What is expected
Copy each line of the data that has "steuern" in it.

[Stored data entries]
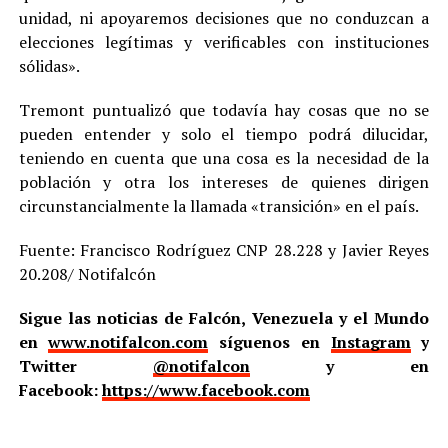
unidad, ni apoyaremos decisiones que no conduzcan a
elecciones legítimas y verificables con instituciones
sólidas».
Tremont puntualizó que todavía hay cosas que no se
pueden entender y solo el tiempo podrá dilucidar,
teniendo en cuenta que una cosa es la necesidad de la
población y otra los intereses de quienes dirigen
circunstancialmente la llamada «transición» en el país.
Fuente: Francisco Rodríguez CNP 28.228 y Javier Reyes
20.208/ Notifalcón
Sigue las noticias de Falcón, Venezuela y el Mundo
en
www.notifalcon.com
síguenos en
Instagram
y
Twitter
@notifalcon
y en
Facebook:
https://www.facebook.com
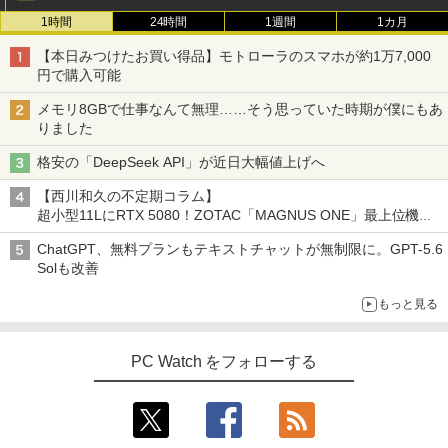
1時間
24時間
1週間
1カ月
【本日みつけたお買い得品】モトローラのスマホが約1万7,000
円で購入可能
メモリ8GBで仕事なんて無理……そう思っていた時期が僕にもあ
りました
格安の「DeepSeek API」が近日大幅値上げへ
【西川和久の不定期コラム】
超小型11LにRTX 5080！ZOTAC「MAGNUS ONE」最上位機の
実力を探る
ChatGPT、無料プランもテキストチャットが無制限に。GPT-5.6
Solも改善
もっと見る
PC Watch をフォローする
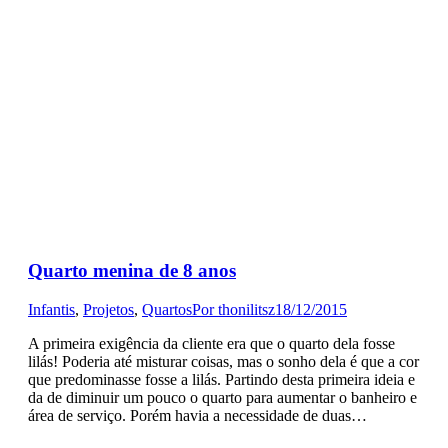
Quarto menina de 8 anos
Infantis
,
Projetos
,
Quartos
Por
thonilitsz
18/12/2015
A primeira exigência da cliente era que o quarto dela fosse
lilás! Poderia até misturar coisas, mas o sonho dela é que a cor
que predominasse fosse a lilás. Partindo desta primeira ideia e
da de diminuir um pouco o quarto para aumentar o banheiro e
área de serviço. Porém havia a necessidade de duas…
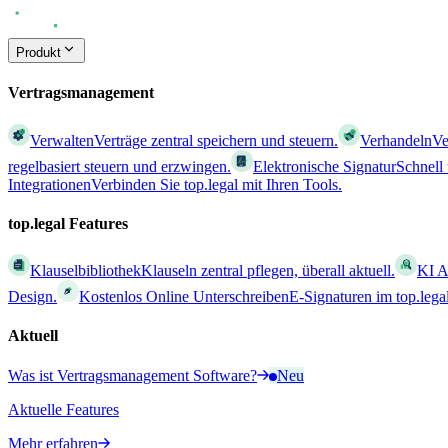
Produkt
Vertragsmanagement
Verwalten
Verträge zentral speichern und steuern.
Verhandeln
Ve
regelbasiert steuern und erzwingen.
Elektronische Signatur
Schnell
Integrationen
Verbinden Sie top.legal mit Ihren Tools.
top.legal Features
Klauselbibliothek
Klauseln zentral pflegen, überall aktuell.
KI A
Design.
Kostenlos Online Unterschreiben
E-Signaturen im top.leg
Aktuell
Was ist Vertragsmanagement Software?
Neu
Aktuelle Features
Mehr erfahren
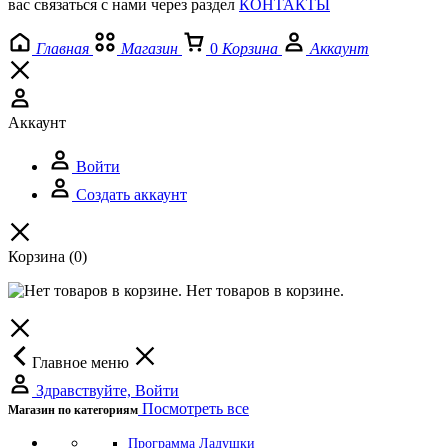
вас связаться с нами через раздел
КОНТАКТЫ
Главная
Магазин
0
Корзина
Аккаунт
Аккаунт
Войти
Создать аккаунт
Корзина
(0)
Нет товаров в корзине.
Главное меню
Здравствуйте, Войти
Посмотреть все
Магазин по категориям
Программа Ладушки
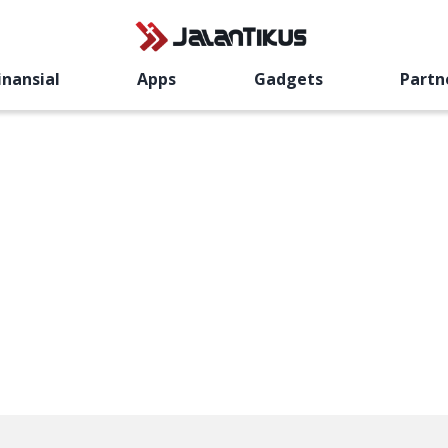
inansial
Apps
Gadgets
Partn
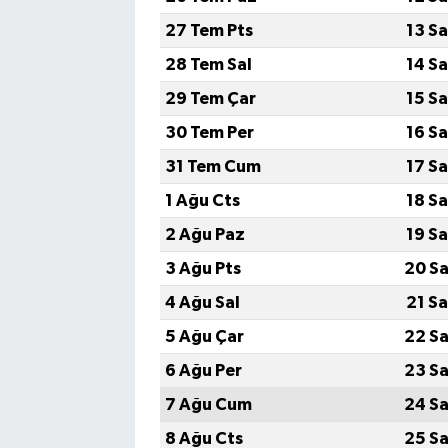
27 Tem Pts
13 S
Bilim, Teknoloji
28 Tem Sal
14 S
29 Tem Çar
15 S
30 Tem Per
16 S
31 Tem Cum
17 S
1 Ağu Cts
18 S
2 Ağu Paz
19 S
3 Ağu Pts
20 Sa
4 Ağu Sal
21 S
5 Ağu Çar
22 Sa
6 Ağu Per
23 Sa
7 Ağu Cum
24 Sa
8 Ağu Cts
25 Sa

The completed task
Verträge zentral speichern und steuern.
regelbasiert steuern und erzwingen.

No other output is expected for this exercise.